The confirmatory step is gas chromatography with a nitrogen-phosphorus detector or a flame photometric detector in phosphorus mode, run on headspace from the stomach contents and a separate liver homogenate, with deuterated triphenylphosphine as the internal standard. The chromatogram shows a phosphine peak at the expected retention time in both matrices. The analyst then quantitates against a calibration curve prepared from gas-tight syringe injections of phosphine standard, calculating concentration in micrograms per gram of tissue.

The report, signed under Section 63 of the BSA 2023, names the substance as phosphine derived from aluminium phosphide ingestion, reports concentrations in stomach, liver and blood, attaches the chromatograms and calibration curve, and notes that the antemortem blood concentration is consistent with the published lethal range. Total elapsed time from receiving desk to signed report is roughly 72 hours, of which approximately 50 hours is sample preparation and queueing and approximately 4 hours is actual instrument time.

Practice

Question 1 of 5· 0 answered

Which combination of techniques is treated as a confirmatory pair for organic drug identification in current Indian FSL practice?

Frequently asked questions

What is the difference between a classical and an instrumental analytical method?

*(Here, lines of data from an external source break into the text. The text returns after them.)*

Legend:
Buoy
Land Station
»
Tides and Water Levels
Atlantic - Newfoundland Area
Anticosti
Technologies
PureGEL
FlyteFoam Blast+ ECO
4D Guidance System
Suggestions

A classical method (titration, gravimetry, colour spot test) produces a result the analyst reads directly with the senses or simple lab tools. An instrumental method produces a result through a detector and a data system, which gives better sensitivity, selectivity and reproducibility but requires calibration, internal standards and documented uncertainty. Modern Indian FSL casework uses classical methods for presumptive screening and instrumental methods for everything that ends up in a court report.

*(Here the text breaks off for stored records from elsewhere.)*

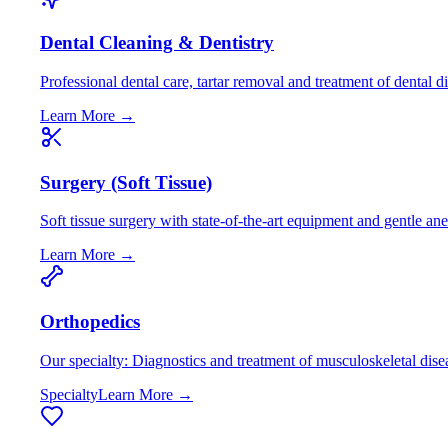
Dental Cleaning & Dentistry
Professional dental care, tartar removal and treatment of dental d
Learn More →
Surgery (Soft Tissue)
Soft tissue surgery with state-of-the-art equipment and gentle an
Learn More →
Orthopedics
Our specialty: Diagnostics and treatment of musculoskeletal dise
Specialty
Learn More →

Which instrument is considered the gold standard for forensic confirmation in India today?

For organic compounds the gold standard is mass spectrometry, either GC-MS for volatile and semi-volatile analytes or LC-MS/MS for polar and thermally labile analytes. For metals it is ICP-MS. For solid-state materials such as paints, polymers and explosives it is FTIR or Raman, often combined with SEM-EDS for spatial elemental mapping. The Agilent 6470 LC-MS/MS at CFSL Chandigarh and the Agilent 7700 ICP-MS are typical of the current central-laboratory inventory.

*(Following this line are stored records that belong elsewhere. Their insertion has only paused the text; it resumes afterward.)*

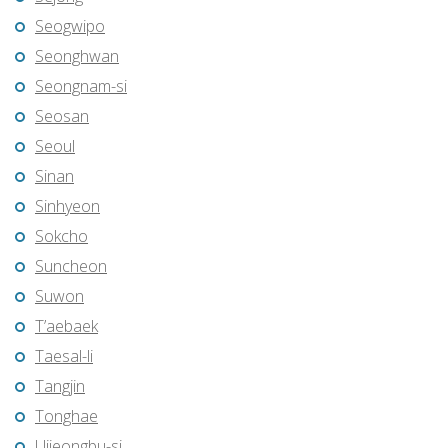
Seogwipo
Seonghwan
Seongnam-si
Seosan
Seoul
Sinan
Sinhyeon
Sokcho
Suncheon
Suwon
T’aebaek
Taesal-li
Tangjin
Tonghae
Uijeongbu-si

Where do anti-doping samples from Indian athletes get analysed?

All accredited anti-doping analysis for athletes governed by the National Anti-Doping Agency goes to the National Dope Testing Laboratory (NDTL) in New Delhi. NDTL is WADA-accredited and runs LC-MS/MS panels for steroid identification and a GC-C-IRMS instrument for distinguishing endogenous from pharmaceutical testosterone by carbon-13 isotope ratio. Routine SFSL and CFSL labs are not accredited for WADA work.

Why are presumptive tests still used if confirmatory instruments are available?

Presumptive tests cost rupees per sample and run in minutes, while confirmatory instrumental work costs hundreds to thousands of rupees per sample and runs over hours or days. With Indian FSLs reporting backlogs measured in months, presumptive screening is what allows the bench to triage incoming evidence and direct samples to the correct confirmatory queue without burning instrument time on negatives.